On Thu, Dec 15, 2005 at 10:09:07PM -0800, Russ Allbery wrote:
> Here's the summary of where we're at.

> krb5 is currently blocking KDE, as well as a few other things.  I've
> closed the bug to keep it out of testing, as most of the details have now
> been sorted out.

> The new krb5 package doesn't change SONAMEs, but it does remove some
> internal symbols that were never prototyped and weren't supposed to be
> used.  For the most part, nothing cared, but there are a small handful of
> packages that were affected.  One was libauthen-krb5-perl, which has been
> fixed and which is also ready to migrate to testing.  It will need to get
> hinted in with krb5, I believe.

> libapache-mod-auth-kerb was doing really nasty things with Kerberos
> library internals that broke horribly with 1.4.  A new version has *just*
> been uploaded that replaces that code with code that's specific to 1.4 but
> disables the replay cache in a far saner way.  I'm guessing that KDE
> doesn't *really* want to wait ten days for libapache-mod-auth-kerb to age
> in, but it should be able to be pushed sooner.  I've tested the new
> package myself and can confirm it works fine with 1.4 now, with and
> without credential passing.  This is the only thing blocking krb5 and all
> related packages from going into testing right now, as near as I can tell.
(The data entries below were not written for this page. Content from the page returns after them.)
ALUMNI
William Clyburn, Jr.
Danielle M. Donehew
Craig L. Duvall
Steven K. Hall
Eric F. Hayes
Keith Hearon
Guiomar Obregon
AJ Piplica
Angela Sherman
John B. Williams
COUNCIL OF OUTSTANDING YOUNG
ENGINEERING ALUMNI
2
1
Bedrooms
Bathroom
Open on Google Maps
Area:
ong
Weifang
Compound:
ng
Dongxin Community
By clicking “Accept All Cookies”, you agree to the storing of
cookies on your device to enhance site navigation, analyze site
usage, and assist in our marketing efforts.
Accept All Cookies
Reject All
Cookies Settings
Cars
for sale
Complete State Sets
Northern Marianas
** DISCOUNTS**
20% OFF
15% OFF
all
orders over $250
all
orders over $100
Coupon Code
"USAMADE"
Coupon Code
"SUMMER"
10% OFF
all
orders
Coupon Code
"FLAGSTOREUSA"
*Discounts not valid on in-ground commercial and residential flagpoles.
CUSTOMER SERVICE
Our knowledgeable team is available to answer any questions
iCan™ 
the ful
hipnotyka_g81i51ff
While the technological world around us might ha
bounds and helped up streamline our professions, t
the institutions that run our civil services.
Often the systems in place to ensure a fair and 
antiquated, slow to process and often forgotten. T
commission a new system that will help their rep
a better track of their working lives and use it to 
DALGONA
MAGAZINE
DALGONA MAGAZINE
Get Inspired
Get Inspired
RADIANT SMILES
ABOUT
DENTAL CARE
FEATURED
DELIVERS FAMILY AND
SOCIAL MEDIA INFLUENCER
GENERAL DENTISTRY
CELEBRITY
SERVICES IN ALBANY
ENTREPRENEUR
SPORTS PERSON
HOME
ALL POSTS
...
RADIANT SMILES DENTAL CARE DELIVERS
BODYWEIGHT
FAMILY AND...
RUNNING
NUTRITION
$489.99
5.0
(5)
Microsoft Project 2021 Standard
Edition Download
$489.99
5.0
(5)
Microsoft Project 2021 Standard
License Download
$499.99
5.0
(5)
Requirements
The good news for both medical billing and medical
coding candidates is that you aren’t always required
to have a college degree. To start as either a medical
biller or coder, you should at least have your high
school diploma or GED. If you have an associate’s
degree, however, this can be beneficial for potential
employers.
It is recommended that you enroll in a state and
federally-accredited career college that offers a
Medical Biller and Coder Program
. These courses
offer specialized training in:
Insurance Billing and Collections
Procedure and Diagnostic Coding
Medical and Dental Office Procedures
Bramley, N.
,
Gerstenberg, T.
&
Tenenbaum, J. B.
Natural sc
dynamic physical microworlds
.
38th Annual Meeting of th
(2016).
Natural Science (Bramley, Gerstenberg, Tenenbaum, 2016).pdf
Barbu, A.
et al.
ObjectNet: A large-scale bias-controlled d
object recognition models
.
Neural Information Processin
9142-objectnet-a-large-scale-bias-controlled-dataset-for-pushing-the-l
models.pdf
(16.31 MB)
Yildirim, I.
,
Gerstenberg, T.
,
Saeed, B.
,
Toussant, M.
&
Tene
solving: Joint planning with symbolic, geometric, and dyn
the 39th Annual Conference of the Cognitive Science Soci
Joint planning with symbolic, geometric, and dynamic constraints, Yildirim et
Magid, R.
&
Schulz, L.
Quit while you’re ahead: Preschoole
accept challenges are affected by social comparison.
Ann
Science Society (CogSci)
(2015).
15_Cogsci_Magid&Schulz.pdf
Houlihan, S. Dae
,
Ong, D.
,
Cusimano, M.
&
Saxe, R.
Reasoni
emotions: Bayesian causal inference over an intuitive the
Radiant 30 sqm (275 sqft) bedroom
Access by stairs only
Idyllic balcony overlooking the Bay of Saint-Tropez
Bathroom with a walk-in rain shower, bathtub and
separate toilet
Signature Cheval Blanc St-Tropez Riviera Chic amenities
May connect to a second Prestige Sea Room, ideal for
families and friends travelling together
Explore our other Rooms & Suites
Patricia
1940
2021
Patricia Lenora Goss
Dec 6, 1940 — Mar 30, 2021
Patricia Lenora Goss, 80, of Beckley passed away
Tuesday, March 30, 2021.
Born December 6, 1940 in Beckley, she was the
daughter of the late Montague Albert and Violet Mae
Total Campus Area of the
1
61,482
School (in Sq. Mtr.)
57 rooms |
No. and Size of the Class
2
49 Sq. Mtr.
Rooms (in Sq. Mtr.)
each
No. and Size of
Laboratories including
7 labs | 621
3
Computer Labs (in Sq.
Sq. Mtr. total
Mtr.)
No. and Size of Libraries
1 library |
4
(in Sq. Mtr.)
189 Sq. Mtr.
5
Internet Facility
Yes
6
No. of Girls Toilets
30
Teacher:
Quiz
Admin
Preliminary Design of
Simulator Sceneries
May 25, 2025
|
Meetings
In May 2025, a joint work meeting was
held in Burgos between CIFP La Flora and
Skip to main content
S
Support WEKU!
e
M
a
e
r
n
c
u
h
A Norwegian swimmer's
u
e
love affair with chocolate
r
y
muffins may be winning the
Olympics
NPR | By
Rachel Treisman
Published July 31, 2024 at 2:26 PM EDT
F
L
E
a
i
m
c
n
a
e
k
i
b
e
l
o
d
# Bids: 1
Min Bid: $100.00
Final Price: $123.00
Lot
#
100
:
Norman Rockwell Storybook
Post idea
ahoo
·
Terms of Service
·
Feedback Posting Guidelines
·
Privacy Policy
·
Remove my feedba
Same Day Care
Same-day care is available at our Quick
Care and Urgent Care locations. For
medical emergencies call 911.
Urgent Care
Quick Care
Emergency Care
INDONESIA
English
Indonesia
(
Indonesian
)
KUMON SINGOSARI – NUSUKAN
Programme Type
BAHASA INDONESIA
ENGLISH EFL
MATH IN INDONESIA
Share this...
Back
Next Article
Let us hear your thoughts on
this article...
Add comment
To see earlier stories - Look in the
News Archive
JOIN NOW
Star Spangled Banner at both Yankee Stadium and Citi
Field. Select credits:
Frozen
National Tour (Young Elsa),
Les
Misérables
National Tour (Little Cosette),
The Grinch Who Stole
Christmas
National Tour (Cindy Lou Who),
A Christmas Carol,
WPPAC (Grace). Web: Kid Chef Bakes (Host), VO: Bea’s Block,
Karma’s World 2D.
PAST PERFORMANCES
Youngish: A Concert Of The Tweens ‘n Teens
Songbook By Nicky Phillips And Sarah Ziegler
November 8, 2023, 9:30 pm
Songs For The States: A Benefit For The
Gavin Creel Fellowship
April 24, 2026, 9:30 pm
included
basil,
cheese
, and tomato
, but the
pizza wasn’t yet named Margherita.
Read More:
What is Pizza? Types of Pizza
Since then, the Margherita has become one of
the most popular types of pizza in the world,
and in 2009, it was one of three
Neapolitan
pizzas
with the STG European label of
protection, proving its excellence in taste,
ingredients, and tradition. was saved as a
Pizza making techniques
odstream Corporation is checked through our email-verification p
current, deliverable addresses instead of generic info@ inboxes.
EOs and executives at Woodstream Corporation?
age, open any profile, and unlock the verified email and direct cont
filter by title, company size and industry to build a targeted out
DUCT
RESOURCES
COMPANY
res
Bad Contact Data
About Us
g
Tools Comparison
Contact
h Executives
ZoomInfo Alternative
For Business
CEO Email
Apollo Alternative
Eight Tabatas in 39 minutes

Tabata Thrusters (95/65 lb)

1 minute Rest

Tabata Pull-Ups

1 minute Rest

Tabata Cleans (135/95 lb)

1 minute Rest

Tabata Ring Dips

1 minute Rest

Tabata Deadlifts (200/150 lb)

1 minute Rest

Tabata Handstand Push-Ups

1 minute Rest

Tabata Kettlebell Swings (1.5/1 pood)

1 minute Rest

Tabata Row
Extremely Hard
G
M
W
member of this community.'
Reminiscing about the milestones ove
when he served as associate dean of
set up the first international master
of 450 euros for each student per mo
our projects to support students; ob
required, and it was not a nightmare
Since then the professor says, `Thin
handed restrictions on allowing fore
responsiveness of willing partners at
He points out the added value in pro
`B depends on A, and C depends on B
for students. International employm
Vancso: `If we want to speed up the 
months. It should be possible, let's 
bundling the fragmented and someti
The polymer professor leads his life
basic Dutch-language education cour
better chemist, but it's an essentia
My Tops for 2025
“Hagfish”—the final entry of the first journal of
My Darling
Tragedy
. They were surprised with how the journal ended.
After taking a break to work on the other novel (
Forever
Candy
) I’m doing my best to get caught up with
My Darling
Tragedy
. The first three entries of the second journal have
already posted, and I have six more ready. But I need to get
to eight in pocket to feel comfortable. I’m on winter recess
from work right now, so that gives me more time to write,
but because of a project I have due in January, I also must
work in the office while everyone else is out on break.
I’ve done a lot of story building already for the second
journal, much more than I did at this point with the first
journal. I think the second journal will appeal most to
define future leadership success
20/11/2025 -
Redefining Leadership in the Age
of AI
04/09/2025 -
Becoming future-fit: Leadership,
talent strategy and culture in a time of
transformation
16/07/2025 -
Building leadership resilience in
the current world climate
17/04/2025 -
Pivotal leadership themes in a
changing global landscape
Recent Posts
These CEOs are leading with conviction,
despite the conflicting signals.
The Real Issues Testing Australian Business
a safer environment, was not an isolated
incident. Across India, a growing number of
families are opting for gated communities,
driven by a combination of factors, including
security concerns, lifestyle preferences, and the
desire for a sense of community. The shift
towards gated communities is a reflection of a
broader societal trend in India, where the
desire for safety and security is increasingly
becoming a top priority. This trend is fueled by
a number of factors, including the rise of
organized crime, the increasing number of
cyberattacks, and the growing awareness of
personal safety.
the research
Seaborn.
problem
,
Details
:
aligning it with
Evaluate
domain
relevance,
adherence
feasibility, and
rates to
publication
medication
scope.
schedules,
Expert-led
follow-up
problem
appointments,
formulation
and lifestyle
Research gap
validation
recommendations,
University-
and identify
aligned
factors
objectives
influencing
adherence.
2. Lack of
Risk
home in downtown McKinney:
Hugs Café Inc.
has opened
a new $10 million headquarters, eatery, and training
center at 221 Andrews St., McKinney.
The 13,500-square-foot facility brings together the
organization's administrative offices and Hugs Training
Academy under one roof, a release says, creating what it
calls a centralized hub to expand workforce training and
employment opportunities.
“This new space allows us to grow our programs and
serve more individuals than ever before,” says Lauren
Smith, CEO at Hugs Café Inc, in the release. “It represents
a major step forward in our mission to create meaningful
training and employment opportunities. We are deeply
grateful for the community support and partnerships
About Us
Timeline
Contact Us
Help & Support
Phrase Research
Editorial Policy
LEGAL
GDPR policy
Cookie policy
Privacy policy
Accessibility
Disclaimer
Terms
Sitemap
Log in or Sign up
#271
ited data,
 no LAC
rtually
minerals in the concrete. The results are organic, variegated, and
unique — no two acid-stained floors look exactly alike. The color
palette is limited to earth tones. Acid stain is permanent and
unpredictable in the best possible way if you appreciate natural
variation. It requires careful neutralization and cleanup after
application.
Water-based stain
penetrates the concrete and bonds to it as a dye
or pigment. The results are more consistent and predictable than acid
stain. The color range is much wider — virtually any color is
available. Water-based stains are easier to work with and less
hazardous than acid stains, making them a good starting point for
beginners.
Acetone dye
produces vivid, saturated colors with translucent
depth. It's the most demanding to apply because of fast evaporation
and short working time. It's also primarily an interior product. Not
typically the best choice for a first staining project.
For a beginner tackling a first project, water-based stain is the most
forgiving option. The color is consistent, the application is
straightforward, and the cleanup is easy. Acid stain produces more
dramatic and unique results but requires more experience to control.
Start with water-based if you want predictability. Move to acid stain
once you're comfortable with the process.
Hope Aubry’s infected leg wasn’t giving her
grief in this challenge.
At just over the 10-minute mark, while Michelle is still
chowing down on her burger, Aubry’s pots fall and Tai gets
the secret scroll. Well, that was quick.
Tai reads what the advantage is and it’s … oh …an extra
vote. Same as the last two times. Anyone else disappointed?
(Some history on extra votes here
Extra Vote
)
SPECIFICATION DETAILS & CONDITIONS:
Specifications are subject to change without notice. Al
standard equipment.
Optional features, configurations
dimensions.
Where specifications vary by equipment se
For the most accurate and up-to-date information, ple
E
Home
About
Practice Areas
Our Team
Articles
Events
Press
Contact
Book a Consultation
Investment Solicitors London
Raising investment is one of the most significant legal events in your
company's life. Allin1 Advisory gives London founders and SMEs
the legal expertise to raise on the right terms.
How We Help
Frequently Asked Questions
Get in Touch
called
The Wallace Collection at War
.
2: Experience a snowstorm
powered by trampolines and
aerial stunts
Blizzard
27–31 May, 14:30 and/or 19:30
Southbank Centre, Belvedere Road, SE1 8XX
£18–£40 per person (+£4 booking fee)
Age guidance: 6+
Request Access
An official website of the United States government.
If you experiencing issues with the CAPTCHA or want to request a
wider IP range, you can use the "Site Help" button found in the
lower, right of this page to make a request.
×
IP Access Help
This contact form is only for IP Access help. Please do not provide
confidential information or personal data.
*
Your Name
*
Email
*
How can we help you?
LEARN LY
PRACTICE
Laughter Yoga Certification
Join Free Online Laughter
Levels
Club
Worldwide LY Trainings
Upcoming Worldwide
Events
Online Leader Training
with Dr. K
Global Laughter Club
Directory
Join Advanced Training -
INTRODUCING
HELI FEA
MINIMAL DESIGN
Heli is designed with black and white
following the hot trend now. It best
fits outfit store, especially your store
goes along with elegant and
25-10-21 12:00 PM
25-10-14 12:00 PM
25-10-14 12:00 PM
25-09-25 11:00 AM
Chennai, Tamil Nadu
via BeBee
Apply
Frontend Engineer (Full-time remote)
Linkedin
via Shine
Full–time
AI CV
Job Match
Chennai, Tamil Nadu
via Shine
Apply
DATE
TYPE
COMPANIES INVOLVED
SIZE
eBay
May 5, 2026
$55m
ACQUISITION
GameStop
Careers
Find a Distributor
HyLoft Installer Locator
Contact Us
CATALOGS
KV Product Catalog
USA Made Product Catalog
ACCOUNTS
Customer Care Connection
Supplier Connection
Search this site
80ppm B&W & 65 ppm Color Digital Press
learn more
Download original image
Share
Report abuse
Right.  Is there any reason not to override the urgency immediately on
libapache-mod-auth-kerb?

Makes no difference for KDE, actually; even though binNMUs have expedited
the process immensely, it will still take some time to get all of the
packages in order.  Just having krb5 as a candidate now helps, so we can get
a look at what britney says is still outstanding; I've added some hints to
this effect that will run tomorrow.

> A Debian user *has* found yet another odd interaction between Kerberos and
> OpenLDAP (I can see Steve groaning already).  comp.protocols.kerberos has
> the thread; it's not in the BTS yet, in part because I don't really
> understand what's going on.  Kerberos upstream is actively investigating.
> The problem relates to running kinit while using LDAP in nsswitch, and as
> near as we can tell, goes something like this:

>  * User runs kinit.
>  * Kerberos library initializes, sees no pthreads, doesn't init mutexes.
>  * kinit does getpwuid.
>  * libc dynamically loads LDAP nsswitch.
>  * LDAP nsswitch loads OpenLDAP libraries.
>  * OpenLDAP libraries pulls in pthreads.
>  * Kerberos library goes to write to the ticket cache, sees threads, uses
>    a mutex lock.
>  * Mutex function gets called with uninitialized memory, weirdness ensues.

Niiiice. :)

> The thing is, there's code in Kerberos specifically to *keep* it from
> doing this by setting a flag if it initialized without pthreads that's
> supposed to keep it from ever using pthread-related mutexes later.  It
> seems that this is not working for some reason for this particular user,
> maybe.

> I'm not sure if this is sufficiently critical to warrant an RC bug, and in
> fact I'm not even sure where the bug is yet, although it's looking more
> and more like it's in the Kerberos libraries.  But if the above sounds
> scary, you may want to *not* bump the urgency of libapache-mod-auth-kerb
> just yet and see if an RC bug ends up materializing on krb5.  If it does,
> with a patch, I can do another krb5 upload on short notice; I'll be around
> all this weekend and next week.

I think I would have to call this !RC; certainly if it's not reproducible it
doesn't seem worth holding the update out of testing for, and even if it is
reproducible it seems to me that using nscd is really the only sane way to
use nss_ldap these days.

-- 
Steve Langasek                   Give me a lever long enough and a Free OS
Debian Developer                   to set it on, and I can move the world.